No caso do André o salto deu-se de realizar vídeos para outros músicos, interpretando as músicas deles e dando-lhes uma forma visual, para agora ele próprio compor e ter as suas músicas cá fora. O que é certo é que ambas as actividades acabam por formar um equilíbrio importante: «Eu sempre fui um amante da música e sempre ouvi música desde pequeno, sempre fui a muitos concertos e comecei por filmar músicos… Por isso, a música é algo inato em mim. De repente, passar para o palco – embora seja algo surpreendente – é algo que parece que faz sentido. São momentos de catarse em que tu, de repente, descobres que existe uma parte de ti que esteve sempre ali e que tu nunca ligaste nenhuma. De repente, tens a oportunidade, as pessoas dão-te a oportunidade para te mostrares e há uma cena muito fixe nisto – quando tens duas profissões, tu estás sempre a descansar de uma e de outra. Quando estou a cantar, estou a descansar de fazer vídeos e quando estou a fazer vídeos, agora vou curtir um pouco o vídeo que já estou farto de fazer música. Isso vai equilibrando as coisas e vai fazendo com que sejas mais verdadeiro e mais honesto naquilo que estás a fazer e que faças as coisas de uma forma despretensiosa, despreocupada… Principalmente na música, a expectativa comercial ou… Tu nunca sabes aquilo que vai acontecer.
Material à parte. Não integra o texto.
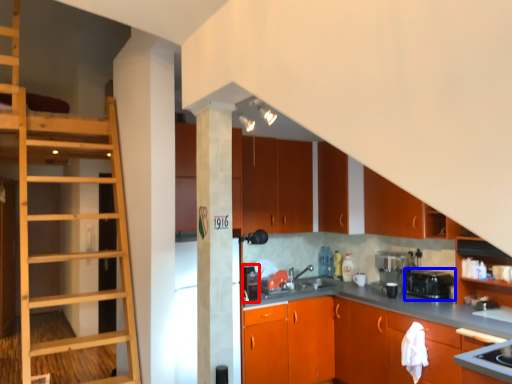 Question: Which of the following is the farthest to the observer, appliance (highlighted by a red box) or appliance (highlighted by a blue box)?

Choices:
 (A) appliance
 (B) appliance

Answer: (A) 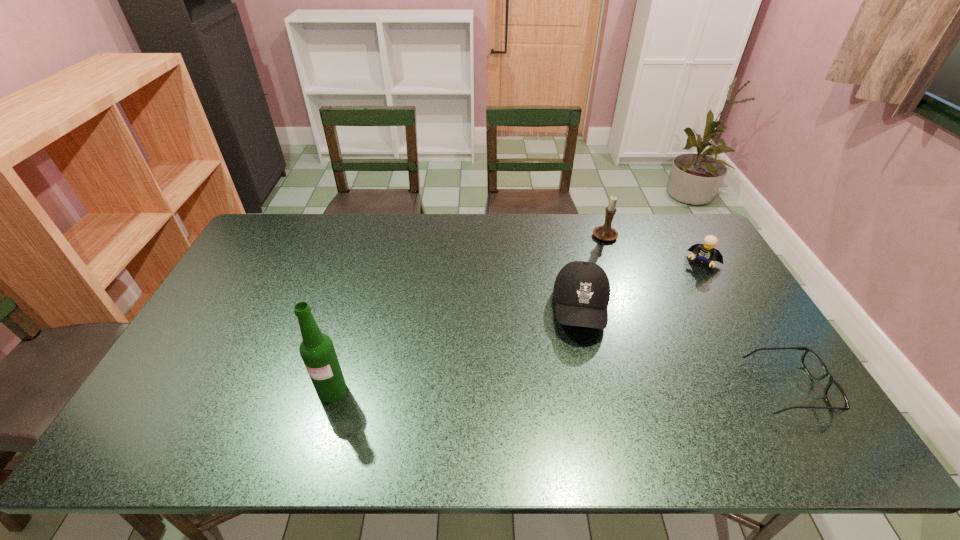 You are a GUI agent. You are given a task and a screenshot of the screen. Output one action in this format:
    pyautogui.click(x=<x>, y=<y>)
    Task: Click on the free point located on the front-facing side of the fourth object from right to left
    
    Given the screenshot: What is the action you would take?
    pyautogui.click(x=586, y=379)

I want to click on blank area located 0.280m on the front-facing side of the fourth nearest object, so click(666, 323).

Find the location of a particular element. vacant area situated 0.250m on the front-facing side of the fourth nearest object is located at coordinates (669, 317).

Identify the location of free space located on the front-facing side of the fourth nearest object. This screenshot has height=540, width=960. (652, 347).

This screenshot has height=540, width=960. What are the coordinates of `vacant area located 0.260m on the side of the third object from right to left with the handle` in the screenshot? It's located at (570, 288).

The width and height of the screenshot is (960, 540). I want to click on blank space located 0.260m on the side of the third object from right to left with the handle, so click(570, 288).

This screenshot has width=960, height=540. Identify the location of vacant space situated on the side of the third object from right to left with the handle. (582, 272).

Identify the location of Lego present at the far edge. (706, 252).

Identify the location of candle holder present at the far edge. The image size is (960, 540). (605, 233).

In order to click on beer bottle located in the near edge section of the desktop in this screenshot , I will do point(317,350). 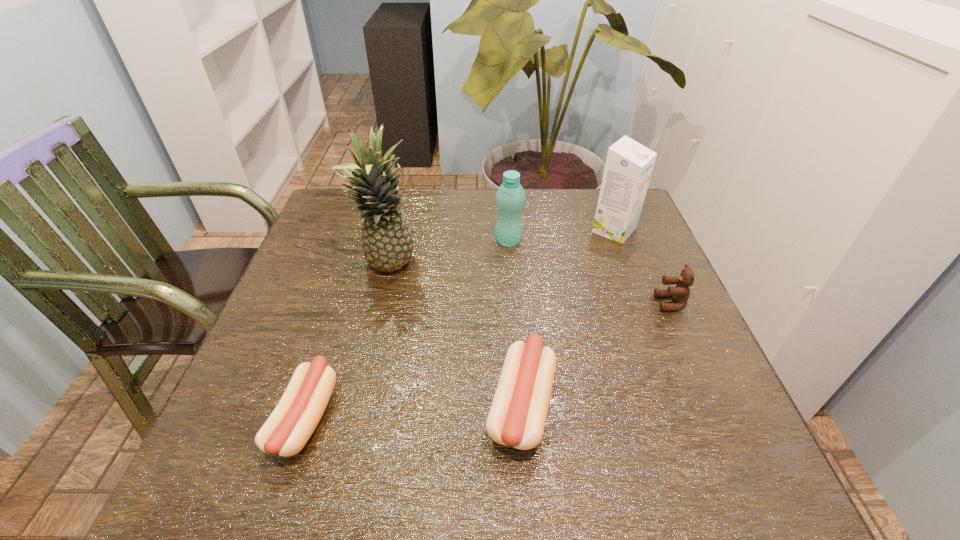 The height and width of the screenshot is (540, 960). I want to click on vacant space located 0.290m on the left of the right sausage, so click(325, 404).

Image resolution: width=960 pixels, height=540 pixels. What are the coordinates of `vacant space located on the left of the carton` in the screenshot? It's located at (459, 231).

The height and width of the screenshot is (540, 960). I want to click on vacant region located on the left of the pineapple, so click(x=307, y=267).

Find the location of a particular element. The width and height of the screenshot is (960, 540). vacant region located on the right of the fourth shortest object is located at coordinates (588, 241).

Locate an element on the screen. The height and width of the screenshot is (540, 960). free space located on the face of the teddy bear is located at coordinates click(483, 303).

Locate an element on the screen. This screenshot has height=540, width=960. blank space located on the face of the teddy bear is located at coordinates (576, 303).

In order to click on vacant space situated 0.260m on the face of the teddy bear in this screenshot , I will do `click(540, 303)`.

At what (x,y) coordinates should I click in order to perform the action: click on carton present at the far edge. Please return your answer as a coordinate pair (x, y). The height and width of the screenshot is (540, 960). Looking at the image, I should click on (629, 165).

Where is `bottle that is at the far edge`? bottle that is at the far edge is located at coordinates (510, 197).

Locate an element on the screen. The height and width of the screenshot is (540, 960). sausage that is at the left edge is located at coordinates (297, 414). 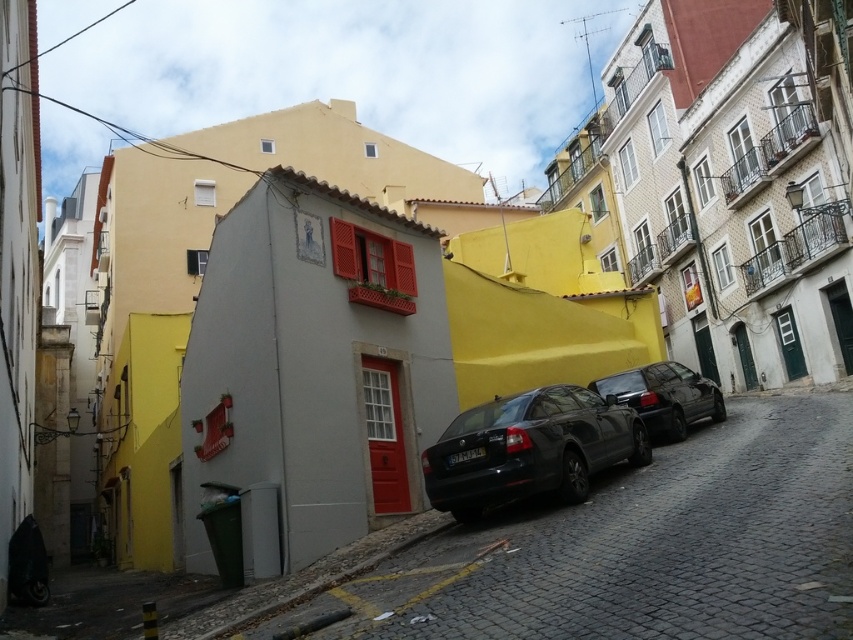 Question: Is smooth gray wall at center above shiny black car at center-right?

Choices:
 (A) yes
 (B) no

Answer: (B)

Question: From the image, what is the correct spatial relationship of smooth gray wall at center in relation to shiny black car at center-right?

Choices:
 (A) below
 (B) above

Answer: (A)

Question: Which point appears closest to the camera in this image?

Choices:
 (A) (753, 532)
 (B) (560, 396)
 (C) (624, 376)

Answer: (A)

Question: Which of the following is the farthest from the observer?

Choices:
 (A) matte black car at center
 (B) shiny black car at center-right
 (C) smooth gray wall at center

Answer: (B)

Question: Can you confirm if smooth gray wall at center is positioned to the left of shiny black car at center-right?

Choices:
 (A) no
 (B) yes

Answer: (B)

Question: Which object appears farthest from the camera in this image?

Choices:
 (A) smooth gray wall at center
 (B) shiny black car at center-right
 (C) matte black car at center

Answer: (B) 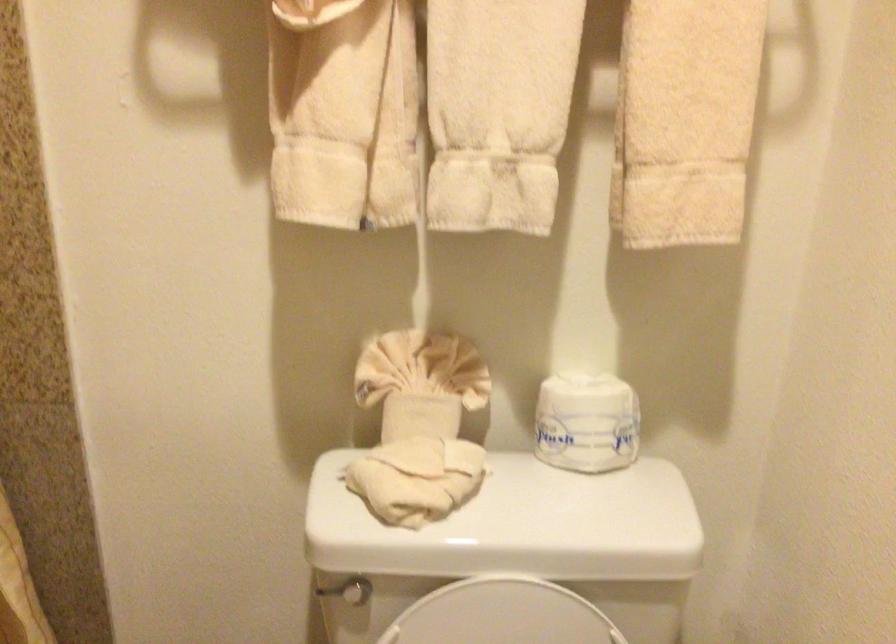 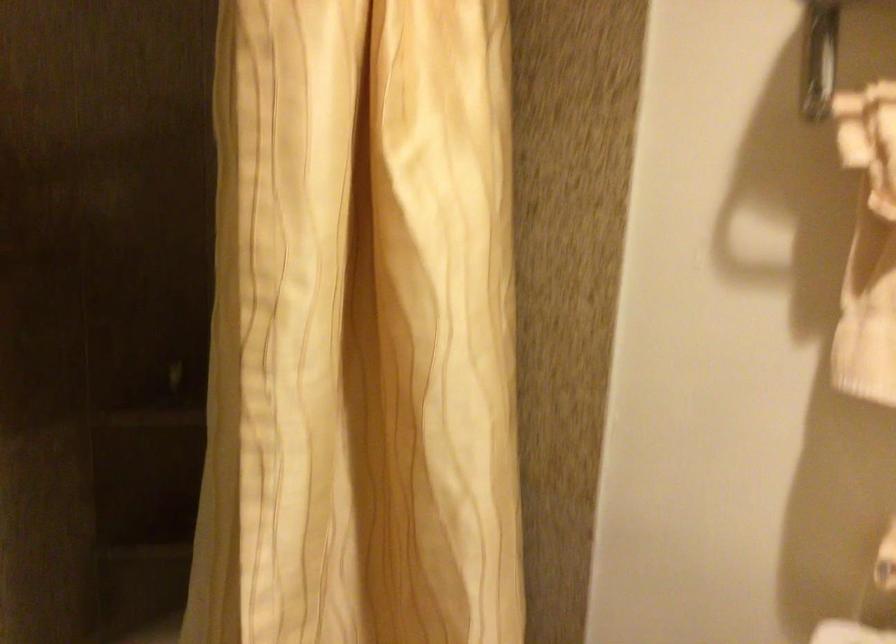 Question: The camera is either moving clockwise (left) or counter-clockwise (right) around the object. The first image is from the beginning of the video and the second image is from the end. Is the camera moving left or right when shooting the video?

Choices:
 (A) Left
 (B) Right

Answer: (B) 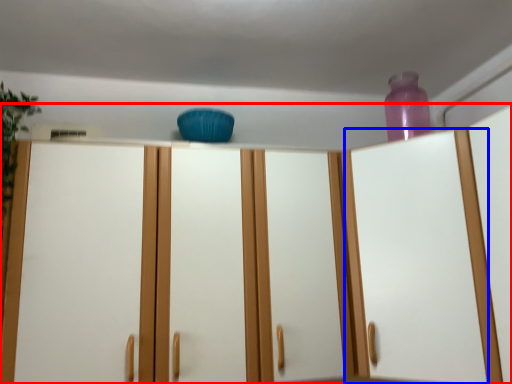 Question: Which point is closer to the camera, cupboard (highlighted by a red box) or glass door (highlighted by a blue box)?

Choices:
 (A) cupboard
 (B) glass door

Answer: (A) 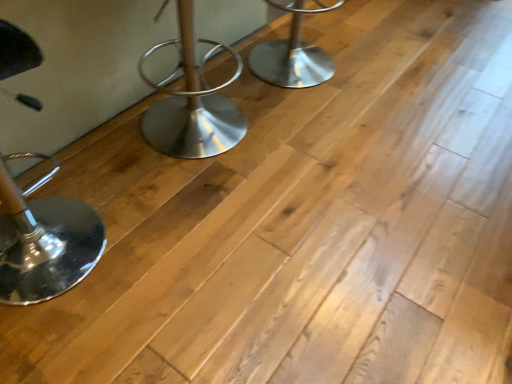 Question: From the image's perspective, is polished chrome stool at left, marked as the first furniture in a bottom-to-top arrangement, positioned above or below polished metal stool at center, which ranks as the 2th furniture in front-to-back order?

Choices:
 (A) below
 (B) above

Answer: (A)

Question: Is polished chrome stool at left, the second furniture positioned from the top, to the left or to the right of polished metal stool at center, marked as the 2th furniture in a bottom-to-top arrangement, in the image?

Choices:
 (A) right
 (B) left

Answer: (B)

Question: Is polished chrome stool at left, the second furniture positioned from the top, wider or thinner than polished metal stool at center, which ranks as the 2th furniture in front-to-back order?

Hoje em dia, as pessoas consomem a música de uma forma tão rápida e é tudo tão imediato que tu não sabes bem qual vai ser o feedback – qual vai ser a reacção, se as pessoas vão gostar ou não, se vai vender ou não –, por isso, há uma coisa que a mim preocupa que é… primeiro estar feliz todos os dias e depois estar a curtir aquilo que estou a fazer e estar a fazer a música que eu gosto. Depois se as pessoas vão gostar ou não – claro que é bom quando as pessoas gostam – mas isso nunca ser uma preocupação e nunca ter essa consciência. Chegar ao fim e dizer “OK. Está altamente e era mesmo isto que eu queria fazer.” Agora o que vier, vem por acréscimo.»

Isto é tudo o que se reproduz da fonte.